Speaking during the Pre-Conference Industry Day of the 7th Biennial Scientific Conference on the Regulation of Medical Products in Africa (SCoMRA VII), held in Mombasa on 11th November 2025, Pharmacy and Poisons Board (PPB) Acting Chief Executive Officer, Dr. Ahmed Mohamed, announced the partnership Describing it as a milestone in the country’s journey to strengthen its health systems and regulatory capacity.
He noted that faster approvals will help ensure that life-saving medicines reach patients without unnecessary delays.
“We intend to cooperate with the Africa Medicines Agency to fast-track registration of pharmaceutical products so that we can have them on the market sooner for the benefit of the public,” he said.
He added that the Board has already begun harmonising pharmaceutical documentation to align with continental standards, a move that will enhance efficiency, transparency, and regional cooperation.
According to Dr. Mohamed, the partnership will not only shorten the time it takes to approve essential medicines but also strengthen Kenya’s capacity to regulate health products in line with global best practices.
“By working with AMA, we are building a system that can serve both our citizens and the wider African community more effectively,” he said.

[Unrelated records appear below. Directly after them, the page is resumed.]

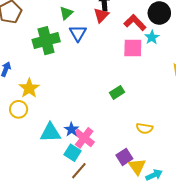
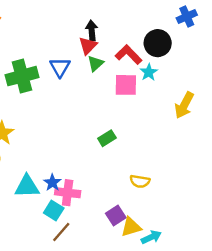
green triangle: (66, 13) -> (95, 63), moved
pink cross: (84, 138) -> (68, 193), turned -30
yellow triangle: (137, 166) -> (131, 227), turned 48

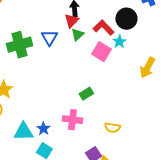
pink square: (126, 85) -> (101, 52), turned 30
pink cross: (68, 193) -> (72, 120), moved

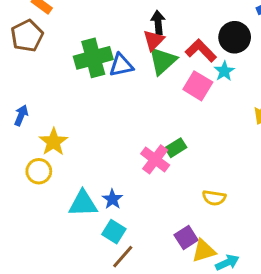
green triangle: (77, 35) -> (162, 61), size x1.5
blue triangle: (49, 38) -> (121, 65), turned 48
green cross: (19, 45) -> (93, 58), moved
pink cross: (72, 120) -> (155, 159), moved, turned 30

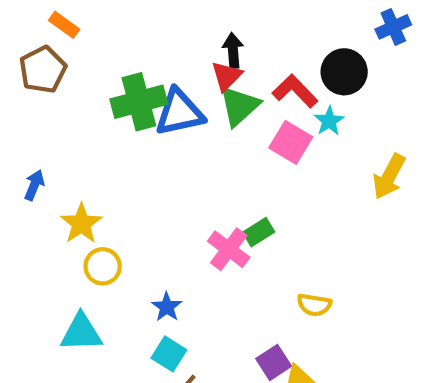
blue triangle: (121, 65) -> (180, 112), size x1.4
yellow circle: (39, 171) -> (103, 266), moved
cyan triangle: (83, 204) -> (81, 333), moved

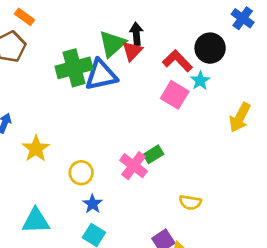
blue cross: (393, 27) -> (243, 18), turned -30
green triangle: (239, 106) -> (112, 44), moved
yellow circle: (103, 266) -> (81, 173), moved

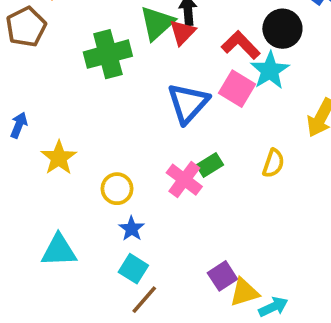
blue triangle: (101, 75) -> (188, 103), moved, turned -36
cyan star: (200, 81) -> (270, 70), size x1.5
yellow semicircle: (190, 202) -> (273, 163), moved, turned -80

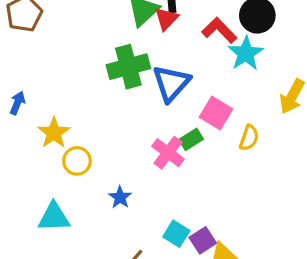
green cross: (108, 54) -> (128, 67), moved
pink square: (237, 89) -> (216, 113), moved
yellow circle: (117, 189) -> (77, 161), moved
cyan square: (133, 269) -> (176, 234), moved

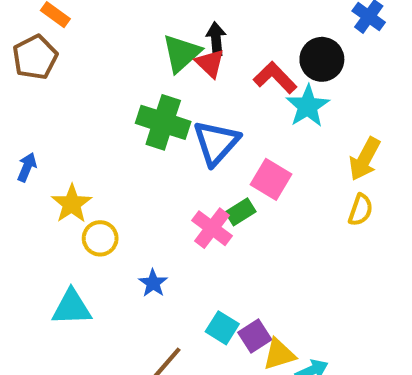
red triangle: (166, 19) -> (210, 63), turned -30
green cross: (128, 67) -> (163, 122), turned 33
yellow semicircle: (249, 138) -> (361, 210), moved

Africa Medicines Agency Director General, Dr. Delese Mimi Darko, welcomed the collaboration, saying AMA is committed to supporting local pharmaceutical manufacturing across the continent.
She noted that increasing local production would help improve access to safe, high-quality, and affordable medicines while reducing Africa’s dependence on imports.

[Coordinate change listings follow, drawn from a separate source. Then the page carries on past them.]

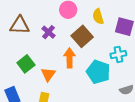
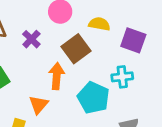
yellow semicircle: (98, 17) -> (99, 24), turned 112
orange triangle: (48, 74) -> (39, 105), moved

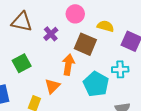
brown square: (76, 49) -> (85, 44), turned -35

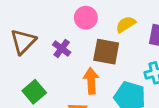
brown triangle: (22, 22) -> (23, 42), turned -45
yellow semicircle: (105, 26) -> (126, 24), turned -35

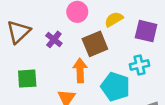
brown square: (106, 52) -> (95, 44), turned -35
green square: (34, 92) -> (27, 79), turned 35

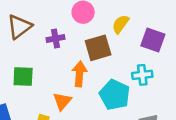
yellow semicircle: (114, 19) -> (121, 24), turned -30
purple cross: (54, 39) -> (55, 39), turned 35

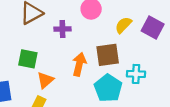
purple square: (153, 40) -> (153, 28), moved
brown square: (98, 48) -> (108, 55), moved
orange triangle: (62, 101) -> (45, 80), moved

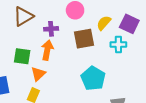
brown square: (108, 55) -> (84, 39), moved
orange arrow: (79, 64) -> (47, 50), moved
cyan cross: (136, 74) -> (118, 44), moved

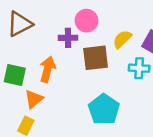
purple cross: (51, 29) -> (68, 38), moved

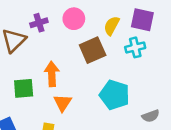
purple cross: (68, 38) -> (39, 23), moved
orange triangle: (34, 99) -> (62, 103), moved

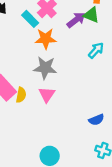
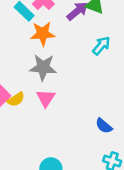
yellow semicircle: (21, 95) -> (16, 99), turned 48
blue semicircle: (96, 120) -> (104, 126), turned 64

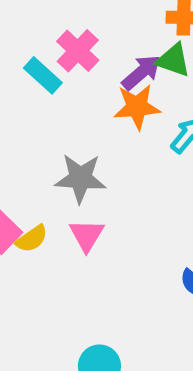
orange star: (43, 34) -> (137, 107), moved

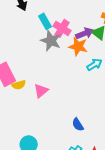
pink cross: (78, 51) -> (62, 28), moved, turned -30
gray star: (80, 178) -> (51, 41), moved

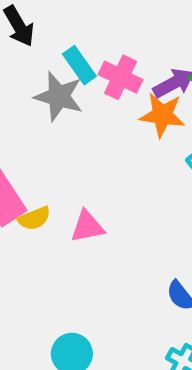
gray star: (51, 41) -> (59, 96), moved
pink triangle: (41, 91) -> (87, 227), turned 35

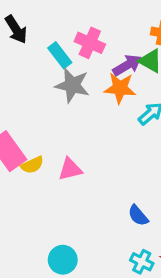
pink cross: (121, 77) -> (90, 43), moved
gray star: (59, 96) -> (72, 85), moved

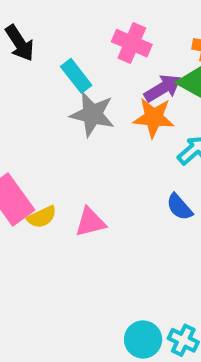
pink cross: (90, 43) -> (132, 43), moved
blue semicircle: (138, 216) -> (179, 207), moved
cyan circle: (63, 260) -> (143, 339), moved

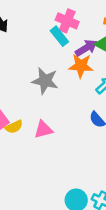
cyan rectangle: (76, 76) -> (59, 36), moved
gray star: (92, 114) -> (45, 81), moved

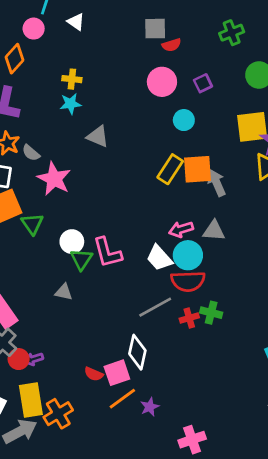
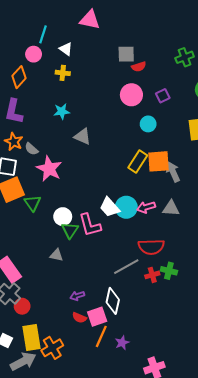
yellow cross: (72, 79) -> (63, 73), moved
cyan circle: (188, 255) -> (126, 207), moved
white trapezoid: (159, 258) -> (110, 207), moved
purple arrow: (34, 359) -> (77, 296), moved
orange line: (122, 399) -> (101, 336), turned -30

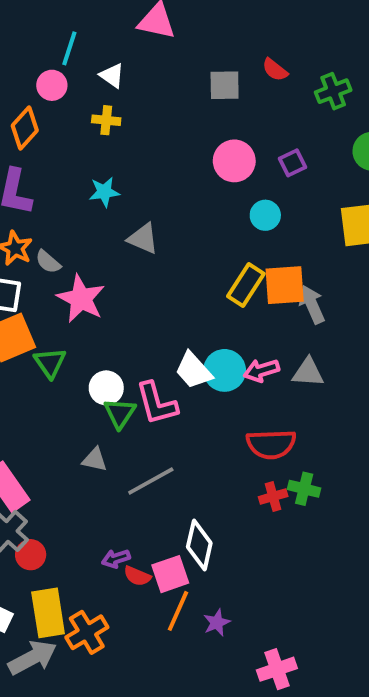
red semicircle: (139, 67) -> (275, 70), moved, turned 56
gray line: (126, 267) -> (151, 481), moved
purple arrow: (77, 296) -> (116, 559), moved

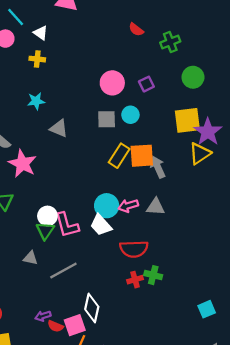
cyan line: (69, 48) -> (16, 17), turned -60
gray square: (225, 85) -> (107, 119), moved
white trapezoid: (194, 370) -> (101, 225), moved
white circle: (106, 388) -> (47, 216), moved

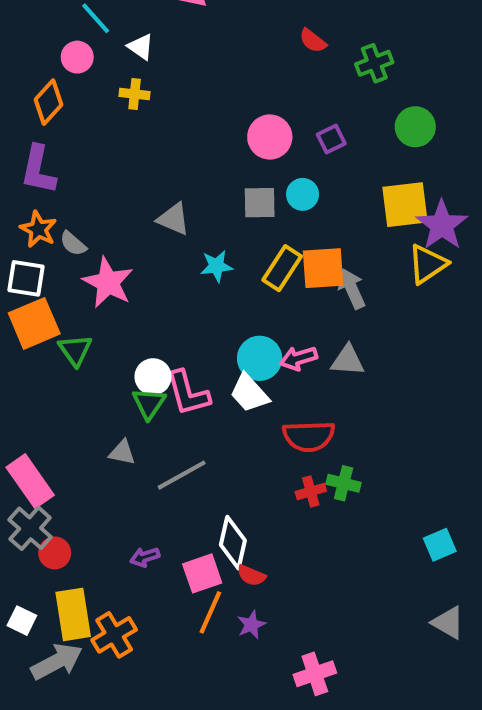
cyan star: (36, 101) -> (217, 266), moved
red semicircle: (55, 326) -> (251, 575), moved

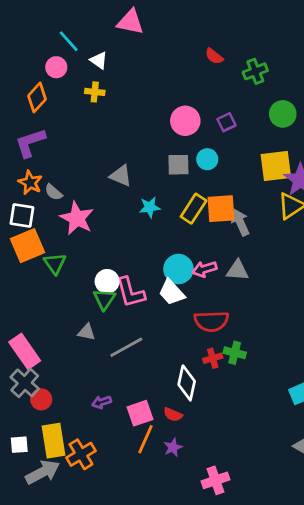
purple L-shape: (38, 170) -> (30, 143), turned 60
white diamond: (233, 543) -> (187, 383), moved
white square: (22, 621) -> (19, 445), turned -30

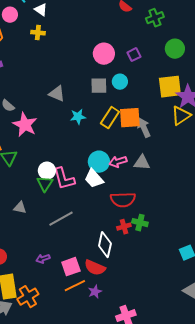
gray triangle: (86, 332) -> (20, 208), moved
red semicircle: (173, 415) -> (95, 268), size x1.5
orange line: (145, 439) -> (75, 286), turned 40

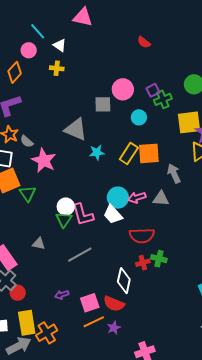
green cross: (155, 18) -> (163, 99), moved
gray square: (99, 86) -> (103, 104), moved
gray triangle: (57, 94) -> (76, 129), size x1.4
gray arrow: (144, 128) -> (174, 173), moved

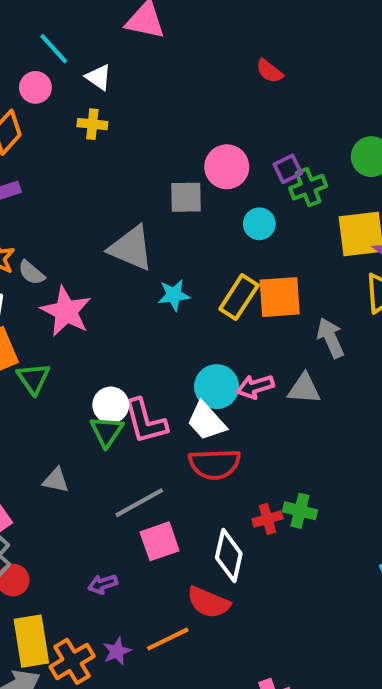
red semicircle: (142, 236) -> (215, 464), moved
pink square: (90, 303) -> (160, 541), moved
purple star: (114, 328) -> (117, 651), moved

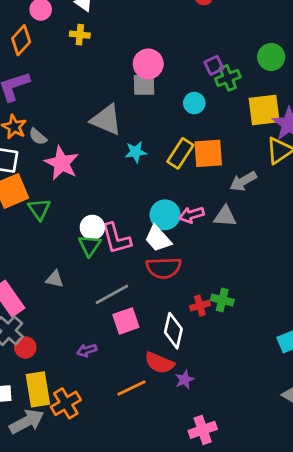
pink circle: (227, 167) -> (148, 64), moved
gray arrow: (331, 338) -> (243, 181), turned -96
purple star: (117, 651) -> (185, 380), moved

“Strengthening local capacity is key to achieving self-reliance in health product supply,” Dr. Darko said. “AMA remains dedicated to supporting countries like Kenya to build robust systems that guarantee the safety and efficacy of medical products.”
The SCoMRA VII Pre-Conference Industry Day brought together regulators, policymakers, researchers, manufacturers, and development partners from across Africa to share ideas on strengthening medical product regulation.
This year’s week-long conference, themed “Strengthening Regulatory Systems for Access to Quality, Safe, and Efficacious Medical Products in Africa,” highlights the continent’s growing focus on health sovereignty through regulatory excellence and regional cooperation.
The Pharmacy and Poisons Board (PPB) of Kenya is the national regulatory authority established by the Pharmacy and Poisons Act, Cap 244.
Its primary role is to regulate the pharmacy profession and the trade in drugs and poisons to ensure the public is protected from substandard products.
The board is responsible for setting and enforcing standards for the safety, efficacy, and quality of all drugs, chemical substances, and medical devices used in Kenya.